(Tune into the webcast here Saturday, and watch these amazing songs and dances live, while you read this arts diary in another window.)
Thousands of dancers from scores of groups have been here since Wednesday, when over a hundred participants arrived by canoe (traveling many miles!), fishing boat, ferry boat, or airplane. You do not drive to Juneau.
I am here, learning more about Tlingit culture, before I embark upon a musical work in which I hope to tap into this rich, vibrant, changing and growing legacy. I knew I knew too little before I came here. I’m beginning to think there is no way I may ever know enough to present this music honestly through my own.
The renaissance of ritual song and dance art in Alaska Native musical culture is a story of resistance to attempts by our federal and state governments and various religions to force assimilation or eradication upon Natives and their ties to their tribal traditions, many of which pre-date the model upon which Western civilizations have been built, by many thousands of years. If you can eradicate the songs, dances and rituals tied to spirituality of a culture, and make use of its language difficult to achieve, eradication will follow.
In the lower 48 states, this has been achieved 100% in hundreds, if not thousands, of cases. In Hawaii and Alaska, the first Peoples have been more fortunate, though “fortunate” barely qualifies as a description of what has happened in these two states since the late 19th century.

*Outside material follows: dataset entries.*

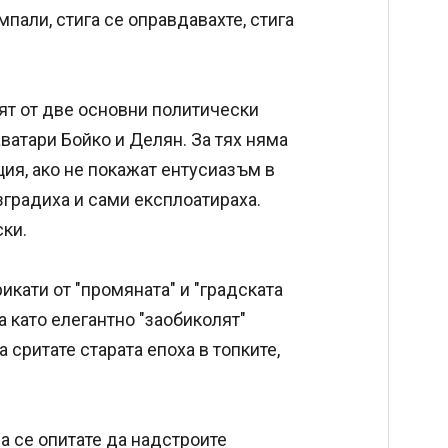
мпали, стига се оправдавахте, стига
оят от две основни политически
ватари Бойко и Делян. За тях няма
ия, ако не покажат ентусиазъм в
зградиха и сами експлоатираха.
ски.
икати от "промяната" и "градската
а като елегантно "заобиколят"
а сритате старата епоха в топките,
а се опитате да надстроите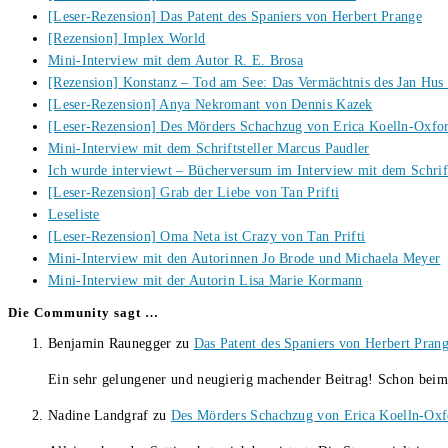
[Leser-Rezension] Das Patent des Spaniers von Herbert Prange
[Rezension] Implex World
Mini-Interview mit dem Autor R. E. Brosa
[Rezension] Konstanz – Tod am See: Das Vermächtnis des Jan Hus
[Leser-Rezension] Anya Nekromant von Dennis Kazek
[Leser-Rezension] Des Mörders Schachzug von Erica Koelln-Oxfo
Mini-Interview mit dem Schriftsteller Marcus Paudler
Ich wurde interviewt – Bücherversum im Interview mit dem Schrift
[Leser-Rezension] Grab der Liebe von Tan Prifti
Leseliste
[Leser-Rezension] Oma Neta ist Crazy von Tan Prifti
Mini-Interview mit den Autorinnen Jo Brode und Michaela Meyer
Mini-Interview mit der Autorin Lisa Marie Kormann
Die Community sagt …
Benjamin Raunegger
zu
Das Patent des Spaniers von Herbert Pran
Ein sehr gelungener und neugierig machender Beitrag! Schon bei
Nadine Landgraf
zu
Des Mörders Schachzug von Erica Koelln-Oxf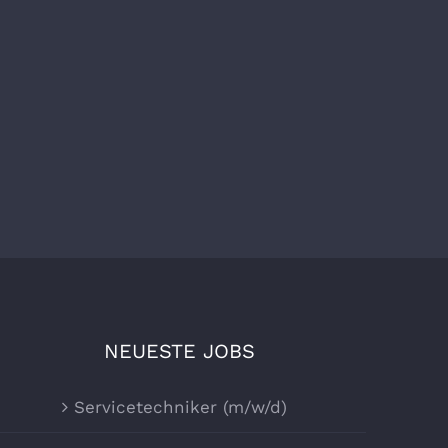
NEUESTE JOBS
Servicetechniker (m/w/d)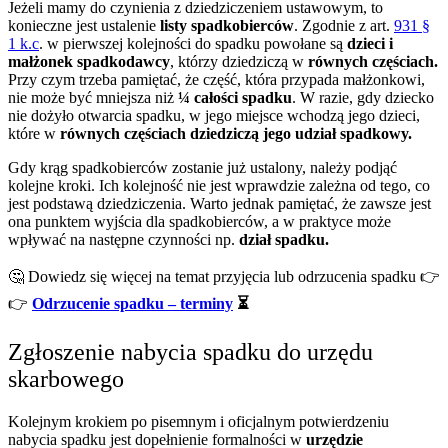
Jeżeli mamy do czynienia z dziedziczeniem ustawowym, to
konieczne jest ustalenie
listy spadkobierców
. Zgodnie z art.
931 §
1 k.c
. w pierwszej kolejności do spadku powołane są
dzieci i
małżonek spadkodawcy
, którzy dziedziczą w
równych częściach.
Przy czym trzeba pamiętać, że część, która przypada małżonkowi,
nie może być mniejsza niż
¼ całości spadku
. W razie, gdy dziecko
nie dożyło otwarcia spadku, w jego miejsce wchodzą jego dzieci,
które w
równych częściach dziedziczą jego udział spadkowy.
Gdy krąg spadkobierców zostanie już ustalony, należy podjąć
kolejne kroki. Ich kolejność nie jest wprawdzie zależna od tego, co
jest podstawą dziedziczenia. Warto jednak pamiętać, że zawsze jest
ona punktem wyjścia dla spadkobierców, a w praktyce może
wpływać na następne czynności np.
dział spadku.
🤔
Dowiedz się więcej na temat przyjęcia lub odrzucenia spadku
👉
👉
Odrzucenie spadku – terminy
⏳
Zgłoszenie nabycia spadku do urzędu
skarbowego
Kolejnym krokiem po pisemnym i oficjalnym potwierdzeniu
nabycia spadku jest dopełnienie formalności w
urzędzie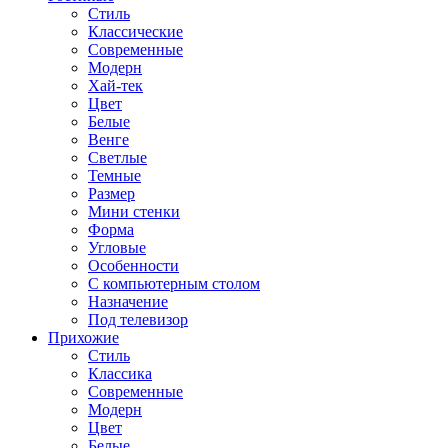
Стиль
Классические
Современные
Модерн
Хай-тек
Цвет
Белые
Венге
Светлые
Темные
Размер
Мини стенки
Форма
Угловые
Особенности
С компьютерным столом
Назначение
Под телевизор
Прихожие
Стиль
Классика
Современные
Модерн
Цвет
Белые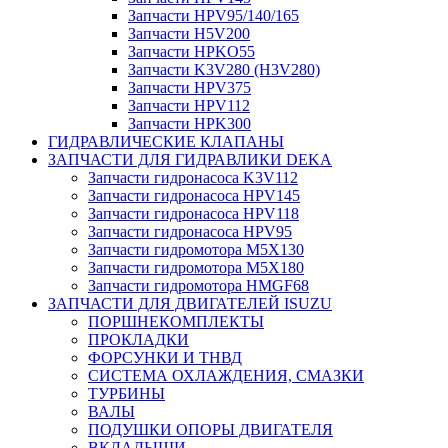
Запчасти HPV95/140/165
Запчасти H5V200
Запчасти HPKO55
Запчасти K3V280 (H3V280)
Запчасти HPV375
Запчасти HPV112
Запчасти HPK300
ГИДРАВЛИЧЕСКИЕ КЛАПАНЫ
ЗАПЧАСТИ ДЛЯ ГИДРАВЛИКИ DEKA
Запчасти гидронасоса K3V112
Запчасти гидронасоса HPV145
Запчасти гидронасоса HPV118
Запчасти гидронасоса HPV95
Запчасти гидромотора M5X130
Запчасти гидромотора M5X180
Запчасти гидромотора HMGF68
ЗАПЧАСТИ ДЛЯ ДВИГАТЕЛЕЙ ISUZU
ПОРШНЕКОМПЛЕКТЫ
ПРОКЛАДКИ
ФОРСУНКИ И ТНВД
СИСТЕМА ОХЛАЖДЕНИЯ, СМАЗКИ
ТУРБИНЫ
ВАЛЫ
ПОДУШКИ ОПОРЫ ДВИГАТЕЛЯ
ВКЛАДЫШИ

Alaska Native tribes sought to redress government and religious encroachments all the way back into the early days of our country’s possession of the territory. The city of Angoon, commemorates its 1882 destruction by the U.S. Navy through song and dance.
The Alaska Native Claims Settlement Act of 1971 established entities that were supposed to benefit the many tribes, peoples and villages of aboriginal Alaska. Some have been more successful than others. Few of these resultant corporations have understood the importance of the arts to language, culture, education and pride as deeply as has the Sealaska Heritage Institute. The dominant tribes of Southeast Alaska, over which Sealaska Corporation oversees many programs, are Tlingit, Haida and Tsimshian.